Start of Block
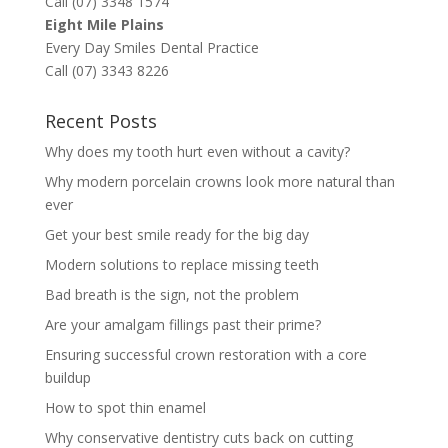
Call (07) 3348 1574
Eight Mile Plains
Every Day Smiles Dental Practice
Call (07) 3343 8226
Recent Posts
Why does my tooth hurt even without a cavity?
Why modern porcelain crowns look more natural than
ever
Get your best smile ready for the big day
Modern solutions to replace missing teeth
Bad breath is the sign, not the problem
Are your amalgam fillings past their prime?
Ensuring successful crown restoration with a core
buildup
How to spot thin enamel
Why conservative dentistry cuts back on cutting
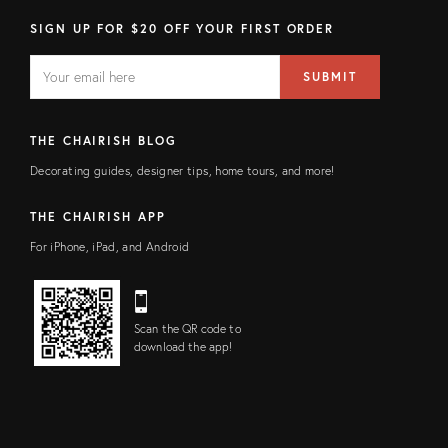
SIGN UP FOR $20 OFF YOUR FIRST ORDER
EMAIL
Email
SUBMIT
address
FIELD
THE CHAIRISH BLOG
Decorating guides, designer tips, home tours, and more!
THE CHAIRISH APP
For iPhone, iPad, and Android
Scan the QR code to
download the app!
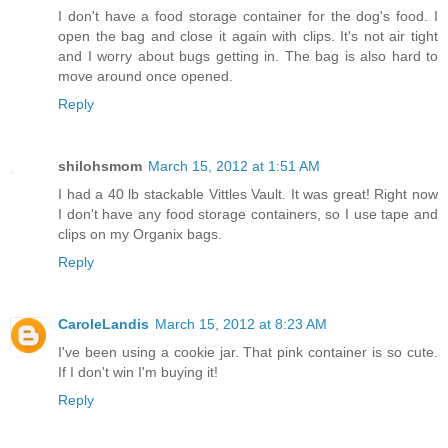
I don't have a food storage container for the dog's food. I
open the bag and close it again with clips. It's not air tight
and I worry about bugs getting in. The bag is also hard to
move around once opened.
Reply
shilohsmom
March 15, 2012 at 1:51 AM
I had a 40 lb stackable Vittles Vault. It was great! Right now
I don't have any food storage containers, so I use tape and
clips on my Organix bags.
Reply
CaroleLandis
March 15, 2012 at 8:23 AM
I've been using a cookie jar. That pink container is so cute.
If I don't win I'm buying it!
Reply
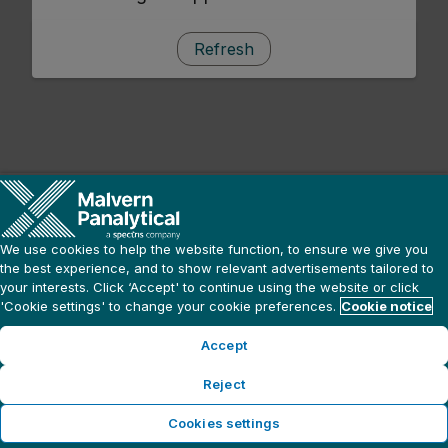
Refresh
We use cookies to help the website function, to ensure we give you
the best experience, and to show relevant advertisements tailored to
your interests. Click ‘Accept' to continue using the website or click
'Cookie settings' to change your cookie preferences.
Cookie notice
Accept
Reject
Cookies settings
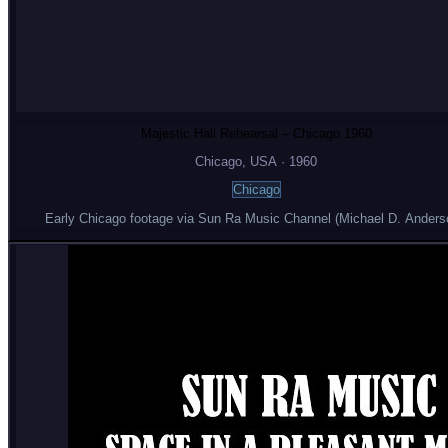
Majestic Hall Rehearsal – Chicago 1960
Chicago
, USA
·
1960
Chicago
Early Chicago footage via Sun Ra Music Channel (Michael D. Anders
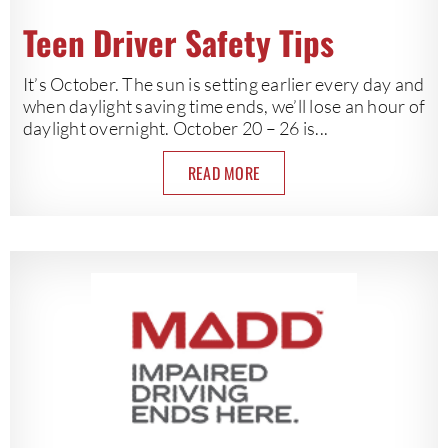
Teen Driver Safety Tips
It’s October. The sun is setting earlier every day and
when daylight saving time ends, we’ll lose an hour of
daylight overnight. October 20 – 26 is...
READ MORE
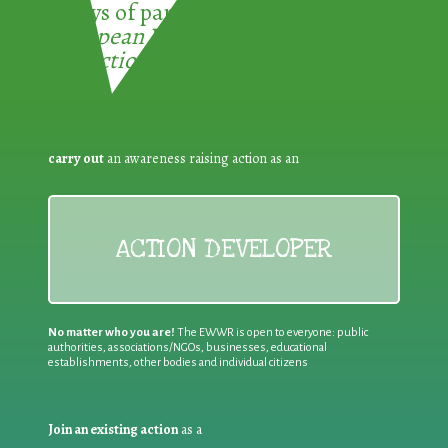
3 ways of participating in the
European Week for Waste
Reduction:
carry out
an awareness raising action as an
ACTION DEVELOPER
No matter who you are!
The EWWR is open to everyone: public
authorities, associations/NGOs, businesses, educational
establishments, other bodies and individual citizens
Join an existing action
as a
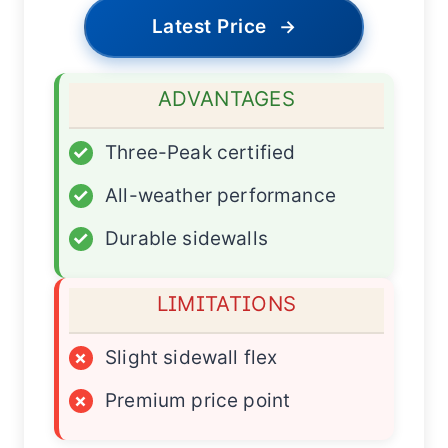
Latest Price
→
ADVANTAGES
✓
Three-Peak certified
✓
All-weather performance
✓
Durable sidewalls
LIMITATIONS
×
Slight sidewall flex
×
Premium price point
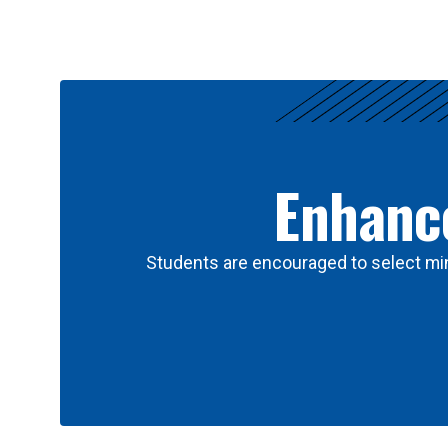
Results
Enhance
Students are encouraged to select min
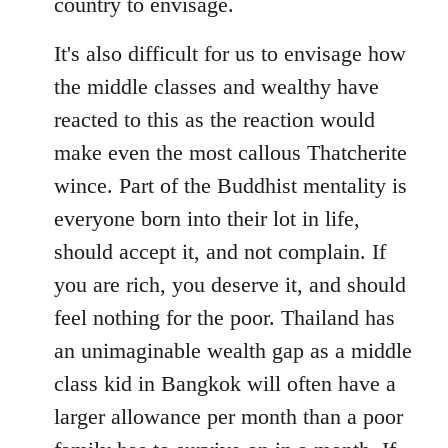
country to envisage.
It's also difficult for us to envisage how
the middle classes and wealthy have
reacted to this as the reaction would
make even the most callous Thatcherite
wince. Part of the Buddhist mentality is
everyone born into their lot in life,
should accept it, and not complain. If
you are rich, you deserve it, and should
feel nothing for the poor. Thailand has
an unimaginable wealth gap as a middle
class kid in Bangkok will often have a
larger allowance per month than a poor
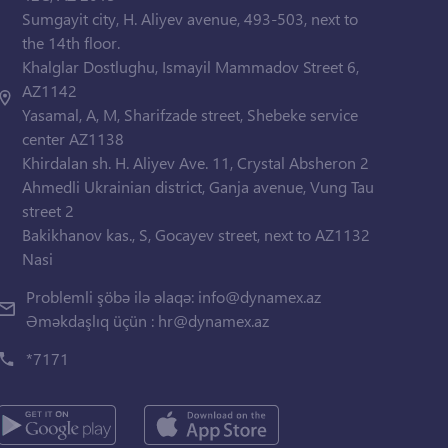
Sumgayit city, H. Aliyev avenue, 493-503, next to
the 14th floor.
Khalglar Dostlughu, Ismayil Mammadov Street 6,
AZ1142
Yasamal, A, M, Sharifzade street, Shebeke service
center AZ1138
Khirdalan sh. H. Aliyev Ave. 11, Crystal Absheron 2
Ahmedli Ukrainian district, Ganja avenue, Vung Tau
street 2
Bakikhanov kas., S, Gocayev street, next to AZ1132
Nasi
Problemli şöbə ilə əlaqə:
info@dynamex.az
Əməkdaşlıq üçün :
hr@dynamex.az
*7171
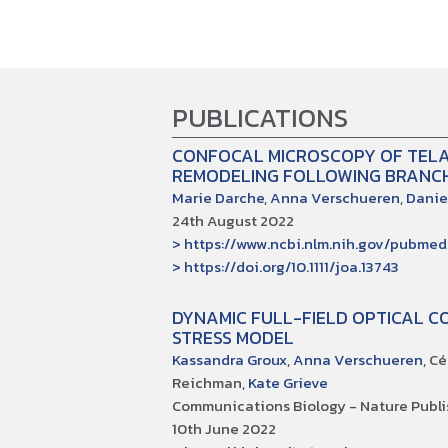
PUBLICATIONS
CONFOCAL MICROSCOPY OF TELA
REMODELING FOLLOWING BRANCH
Marie Darche
,
Anna Verschueren
,
Danie
24th August 2022
> https://www.ncbi.nlm.nih.gov/pubme
> https://doi.org/10.1111/joa.13743
DYNAMIC FULL-FIELD OPTICAL C
STRESS MODEL
Kassandra Groux
,
Anna Verschueren
, C
Reichman,
Kate Grieve
Communications Biology - Nature Publi
10th June 2022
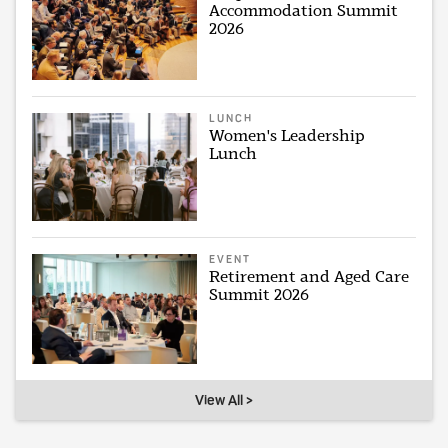
Accommodation Summit
2026
LUNCH
Women's Leadership
Lunch
EVENT
Retirement and Aged Care
Summit 2026
View All >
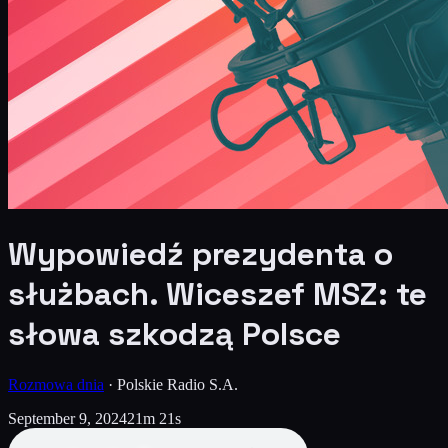
Wypowiedź prezydenta o
służbach. Wiceszef MSZ: te
słowa szkodzą Polsce
Rozmowa dnia
·
Polskie Radio S.A.
September 9, 2024
21m 21s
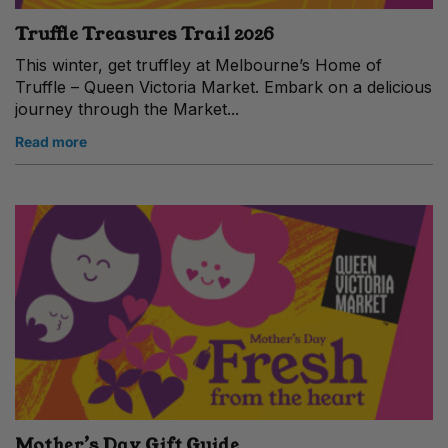
Truffle Treasures Trail 2026
This winter, get truffley at Melbourne’s Home of
Truffle – Queen Victoria Market. Embark on a delicious
journey through the Market...
Read more
Mother’s Day Gift Guide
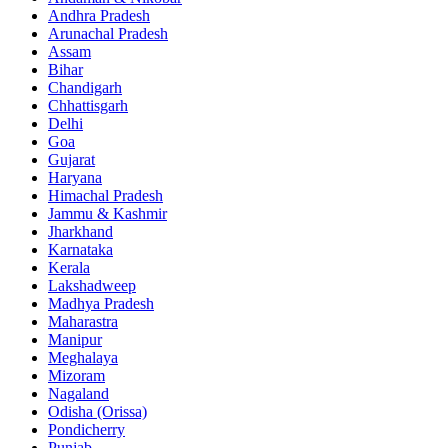
Andhra Pradesh
Arunachal Pradesh
Assam
Bihar
Chandigarh
Chhattisgarh
Delhi
Goa
Gujarat
Haryana
Himachal Pradesh
Jammu & Kashmir
Jharkhand
Karnataka
Kerala
Lakshadweep
Madhya Pradesh
Maharastra
Manipur
Meghalaya
Mizoram
Nagaland
Odisha (Orissa)
Pondicherry
Punjab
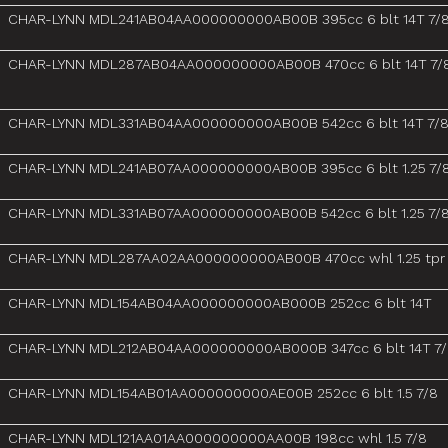
CHAR-LYNN MDL241AB04AA000000000AB00B 395cc 6 blt 14T 7/
CHAR-LYNN MDL287AB04AA000000000AB00B 470cc 6 blt 14T 7/
CHAR-LYNN MDL331AB04AA000000000AB00B 542cc 6 blt 14T 7/
CHAR-LYNN MDL241AB07AA000000000AB00B 395cc 6 blt 1.25 7/
CHAR-LYNN MDL331AB07AA000000000AB00B 542cc 6 blt 1.25 7/
CHAR-LYNN MDL287AA02AA000000000AB00B 470cc whl 1.25 tpr
CHAR-LYNN MDL154AB04AA000000000AB000B 252cc 6 blt 14T
CHAR-LYNN MDL212AB04AA000000000AB000B 347cc 6 blt 14T 7
CHAR-LYNN MDL154AB01AA000000000AE00B 252cc 6 blt 1.5 7/8
CHAR-LYNN MDL121AA01AA000000000AA00B 198cc whl 1.5 7/8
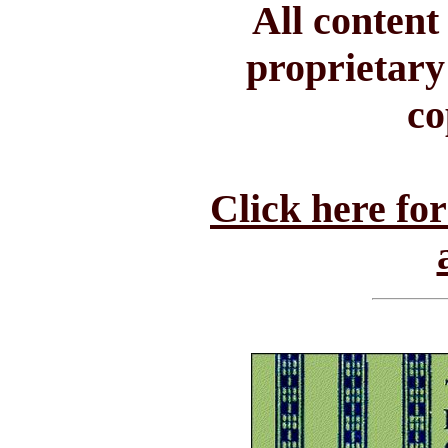
All conten
proprietary
co
Click here fo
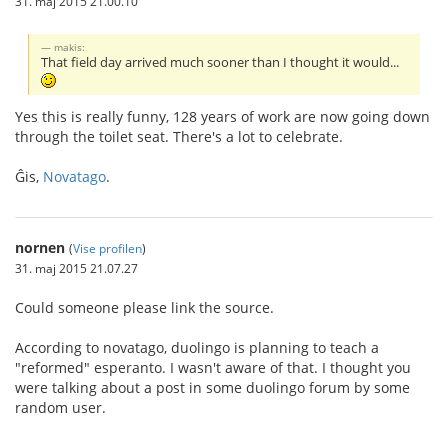
31. maj 2015 21.00.10
makis:
That field day arrived much sooner than I thought it would...
Yes this is really funny, 128 years of work are now going down
through the toilet seat. There's a lot to celebrate.
Ĝis,
Novatago
.
nornen
(
Vise profilen
)
31. maj 2015 21.07.27
Could someone please link the source.
According to novatago, duolingo is planning to teach a
"reformed" esperanto. I wasn't aware of that. I thought you
were talking about a post in some duolingo forum by some
random user.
End of Block
Each entry above should be written out verbatim, minus its pictures.

Call (07) 3348 1574
Eight Mile Plains
Every Day Smiles Dental Practice
Call (07) 3343 8226
Recent Posts
Why does my tooth hurt even without a cavity?
Why modern porcelain crowns look more natural than
ever
Get your best smile ready for the big day
Modern solutions to replace missing teeth
Bad breath is the sign, not the problem
Are your amalgam fillings past their prime?
Ensuring successful crown restoration with a core
buildup
How to spot thin enamel
Why conservative dentistry cuts back on cutting
SIGN UP FOR $20 OFF YOUR FIRST ORDER
EMAIL
Email
SUBMIT
address
FIELD
THE CHAIRISH BLOG
Decorating guides, designer tips, home tours, and more!
THE CHAIRISH APP
For iPhone, iPad, and Android
Scan the QR code to
download the app!
I don't have a food storage container for the dog's food. I
open the bag and close it again with clips. It's not air tight
and I worry about bugs getting in. The bag is also hard to
move around once opened.
Reply
shilohsmom
March 15, 2012 at 1:51 AM
I had a 40 lb stackable Vittles Vault. It was great! Right now
I don't have any food storage containers, so I use tape and
clips on my Organix bags.
Reply
CaroleLandis
March 15, 2012 at 8:23 AM
I've been using a cookie jar. That pink container is so cute.
If I don't win I'm buying it!
Reply
Refresh
We use cookies to help the website function, to ensure we give you
the best experience, and to show relevant advertisements tailored to
your interests. Click ‘Accept' to continue using the website or click
'Cookie settings' to change your cookie preferences.
Cookie notice
Accept
Reject
Cookies settings
Majestic Hall Rehearsal – Chicago 1960
Chicago
, USA
·
1960
Chicago
Early Chicago footage via Sun Ra Music Channel (Michael D. Anders
Teen Driver Safety Tips
It’s October. The sun is setting earlier every day and
when daylight saving time ends, we’ll lose an hour of
daylight overnight. October 20 – 26 is...
READ MORE
3 ways of participating in the
European Week for Waste
Reduction:
carry out
an awareness raising action as an
ACTION DEVELOPER
No matter who you are!
The EWWR is open to everyone: public
authorities, associations/NGOs, businesses, educational
establishments, other bodies and individual citizens
Join an existing action
as a
Latest Price
→
ADVANTAGES
✓
Three-Peak certified
✓
All-weather performance
✓
Durable sidewalls
LIMITATIONS
×
Slight sidewall flex
×
Premium price point
Results
Enhance
Students are encouraged to select min
country to envisage.
It's also difficult for us to envisage how
the middle classes and wealthy have
reacted to this as the reaction would
make even the most callous Thatcherite
wince. Part of the Buddhist mentality is
everyone born into their lot in life,
should accept it, and not complain. If
you are rich, you deserve it, and should
feel nothing for the poor. Thailand has
an unimaginable wealth gap as a middle
class kid in Bangkok will often have a
larger allowance per month than a poor
Sumgayit city, H. Aliyev avenue, 493-503, next to
the 14th floor.
Khalglar Dostlughu, Ismayil Mammadov Street 6,
AZ1142
Yasamal, A, M, Sharifzade street, Shebeke service
center AZ1138
Khirdalan sh. H. Aliyev Ave. 11, Crystal Absheron 2
Ahmedli Ukrainian district, Ganja avenue, Vung Tau
street 2
Bakikhanov kas., S, Gocayev street, next to AZ1132
Nasi
Problemli şöbə ilə əlaqə:
info@dynamex.az
Əməkdaşlıq üçün :
hr@dynamex.az
*7171
PUBLICATIONS
CONFOCAL MICROSCOPY OF TELA
REMODELING FOLLOWING BRANCH
Marie Darche
,
Anna Verschueren
,
Danie
24th August 2022
> https://www.ncbi.nlm.nih.gov/pubme
> https://doi.org/10.1111/joa.13743
DYNAMIC FULL-FIELD OPTICAL C
STRESS MODEL
Kassandra Groux
,
Anna Verschueren
, C
Reichman,
Kate Grieve
Communications Biology - Nature Publi
10th June 2022
Accommodation Summit
2026
LUNCH
Women's Leadership
Lunch
EVENT
Retirement and Aged Care
Summit 2026
View All >
Wypowiedź prezydenta o
służbach. Wiceszef MSZ: te
słowa szkodzą Polsce
Rozmowa dnia
·
Polskie Radio S.A.
September 9, 2024
21m 21s
Truffle Treasures Trail 2026
This winter, get truffley at Melbourne’s Home of
Truffle – Queen Victoria Market. Embark on a delicious
journey through the Market...
Read more
Mother’s Day Gift Guide
Andhra Pradesh
Arunachal Pradesh
Assam
Bihar
Chandigarh
Chhattisgarh
Delhi
Goa
Gujarat
Haryana
Himachal Pradesh
Jammu & Kashmir
Jharkhand
Karnataka
Kerala
Lakshadweep
Madhya Pradesh
Maharastra
Manipur
Meghalaya
Mizoram
Nagaland
Odisha (Orissa)
Pondicherry
Punjab
CHAR-LYNN MDL241AB04AA000000000AB00B 395cc 6 blt 14T 7/
CHAR-LYNN MDL287AB04AA000000000AB00B 470cc 6 blt 14T 7/
CHAR-LYNN MDL331AB04AA000000000AB00B 542cc 6 blt 14T 7/
CHAR-LYNN MDL241AB07AA000000000AB00B 395cc 6 blt 1.25 7/
CHAR-LYNN MDL331AB07AA000000000AB00B 542cc 6 blt 1.25 7/
CHAR-LYNN MDL287AA02AA000000000AB00B 470cc whl 1.25 tpr
CHAR-LYNN MDL154AB04AA000000000AB000B 252cc 6 blt 14T
CHAR-LYNN MDL212AB04AA000000000AB000B 347cc 6 blt 14T 7
CHAR-LYNN MDL154AB01AA000000000AE00B 252cc 6 blt 1.5 7/8
CHAR-LYNN MDL121AA01AA000000000AA00B 198cc whl 1.5 7/8
All conten
proprietary
co
Click here fo
31. maj 2015 21.00.10
makis:
That field day arrived much sooner than I thought it would...
Yes this is really funny, 128 years of work are now going down
through the toilet seat. There's a lot to celebrate.
Ĝis,
Novatago
.
nornen
(
Vise profilen
)
31. maj 2015 21.07.27
Could someone please link the source.
According to novatago, duolingo is planning to teach a
"reformed" esperanto. I wasn't aware of that. I thought you
were talking about a post in some duolingo forum by some
random user.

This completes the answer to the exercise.